Jamais peut-être coucher du soleil ne fut aussi beau, jamais ciel ne fut aussi pur. L’astre du jour sembla s’ensevelir dans un lit d’or et de pourpre. Son disque rouge descendit à l’horizon. Mais les étoiles ne parurent pas. La nuit n’arriva pas. Au jour solaire succéda un jour cométaire et lunaire, éclairé d’une lumière intense, rappelant celle des aurores boréales, mais plus vive, émanant d’un large foyer incandescent, qui n’avait pas brillé pendant le jour parce qu’il était au-dessous de l’horizon, mais qui aurait certainement rivalisé d’éclat avec le Soleil.

Ce lumineux foyer se leva à l’Orient presque en même temps que la pleine lune, qui parut monter avec lui dans le ciel comme une hostie sépulcrale sur un autel funèbre, dominant le deuil immense de la nature.

À mesure qu’elle s’élevait, la lune pâlissait ; mais le foyer cométaire grandissait en éclat avec l’abaissement du Soleil au-dessous de l’horizon occidental, et maintenant, à l’heure de la nuit, il régnait sur le monde, nébuleux soleil, rouge écarlate, avec des jets de flammes jaunes et verts qui semblaient lui ouvrir une immense envergure d’ailes. Tous les regards terrifiés voyaient en lui un géant démesuré prenant possession en souverain du Ciel et de la Terre.

Déjà l’avant-garde de la chevelure cométaire avait pénétré dans l’intérieur de l’orbite lunaire ; d’un instant à l’autre, elle allait toucher les frontières raréfiées de l’atmosphère terrestre, vers 200 kilomètres de hauteur.

C’est à ce moment que tous les yeux devinrent hagards et effroyablement affolés en voyant s’allumer autour de l’horizon comme un vaste incendie élevant dans le ciel de petites flammes violacées.
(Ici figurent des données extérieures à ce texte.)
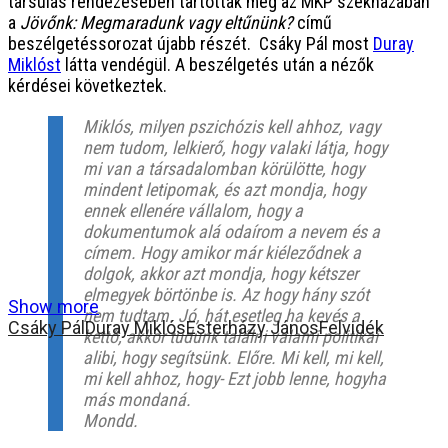
társulás rendezésében tartották meg az MKP székházában
a
Jövőnk: Megmaradunk vagy eltűnünk?
című
beszélgetéssorozat újabb részét. Csáky Pál most
Duray
Miklóst
látta vendégül. A beszélgetés után a nézők
kérdései következtek.
Miklós, milyen pszichózis kell ahhoz, vagy
nem tudom, lelkierő, hogy valaki látja, hogy
mi van a társadalomban körülötte, hogy
mindent letipomak, és azt mondja, hogy
ennek ellenére vállalom, hogy a
dokumentumok alá odaírom a nevem és a
címem. Hogy amikor már kiéleződnek a
dolgok, akkor azt mondja, hogy kétszer
elmegyek börtönbe is. Az hogy hány szót
Show more
nem tudtam. Jó, hát esetleg ha kevés a
Csáky Pál
Duray Miklós
Esterházy János
Felvidék
kettő, akkor tudunk találni valami politikai
alibi, hogy segítsünk. Előre. Mi kell, mi kell,
mi kell ahhoz, hogy- Ezt jobb lenne, hogyha
más mondaná.
Mondd.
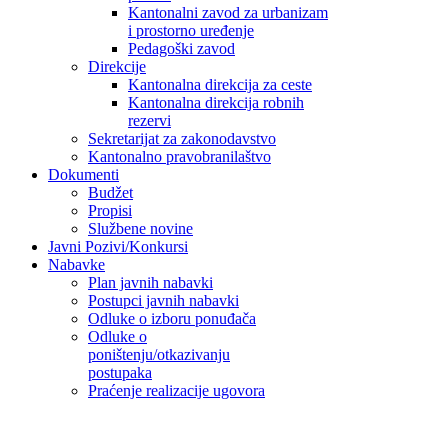
Kantonalni zavod za urbanizam
i prostorno uređenje
Pedagoški zavod
Direkcije
Kantonalna direkcija za ceste
Kantonalna direkcija robnih
rezervi
Sekretarijat za zakonodavstvo
Kantonalno pravobranilaštvo
Dokumenti
Budžet
Propisi
Službene novine
Javni Pozivi/Konkursi
Nabavke
Plan javnih nabavki
Postupci javnih nabavki
Odluke o izboru ponuđača
Odluke o
poništenju/otkazivanju
postupaka
Praćenje realizacije ugovora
Presque immédiatement après, la comète diminua d’éclat, sans doute parce que, sur le point de toucher la Terre, elle avait pénétré dans l’ombre de notre planète et avait perdu une partie de sa lumière, celle qui venait du Soleil ; cette extinction apparente était due surtout à un effet de contraste ; car, lorsque les yeux moins éblouis se furent accoutumés à cette nouvelle clarté, elle parut presque aussi intense que la première, mais blafarde, sinistre, sépulcrale. Jamais la Terre n’avait été éclairée d’une pareille lueur : c’était comme une profondeur d’illumination blême, au delà de laquelle transparaissaient des élancements d’éclairs. La sécheresse de l’air respirable devint intolérable ; la chaleur d’un four brûlant souffla d’en haut, et une horrible odeur de soufre, due sans doute à l’ozone surélectrisé, empesta l’atmosphère. Chacun se crut à sa dernière minute.

Un grand cri domina toutes les angoisses.

La terre brûle !la terre brûle ! s’écriait-on partout en une rumeur formidable…

Tout l’horizon, en effet, semblait allumé maintenant d’une couronne de flammes bleuâtres. C’était bien, comme on l’avait prévu, l’oxyde de carbone qui brûlait à l’air en produisant de l’anhydride carbonique. Sans doute aussi, de l’hydrogène cométaire s’y combinait-il lentement. Chacun croyait voir un feu funèbre autour d’un catafalque.

Soudain, comme l’Humanité terrifiée regardait, immobile, silencieuse, retenant son souffle, pénétrée jusqu’aux moelles, cataleptisée par la terreur, toute la voûte du ciel sembla se déchirer du haut en bas, et, par l’ouverture béante, on crut voir une gueule énorme vomissant des gerbes de flammes vertes, éclatantes ; et l’on fut frappé d’un éblouissement si effroyable que tous les spectateurs, sans exception, qui ne s’étaient pas encore enfermés dans les caves, hommes, femmes, vieillards, enfants, les plus énergiques comme les plus timorés, tous se précipitèrent vers la première porte venue, et descendirent comme des avalanches dans les sous-sols, déjà presque tous envahis. Il y eut une multitude de morts, par écrasement d’abord, ensuite par apoplexies, ruptures d’anévrismes et folies subites dégénérées en fièvres cérébrales. La Raison sembla subitement anéantie chez les hommes, et remplacée par la stupeur, folle, inconsciente, résignée, muette.

Seuls, quelques couples enlacés semblaient s’isoler du cataclysme, se détacher de l’universelle terreur et vivre pour eux-mêmes, abandonnés à l’exaltation de leur seul amour.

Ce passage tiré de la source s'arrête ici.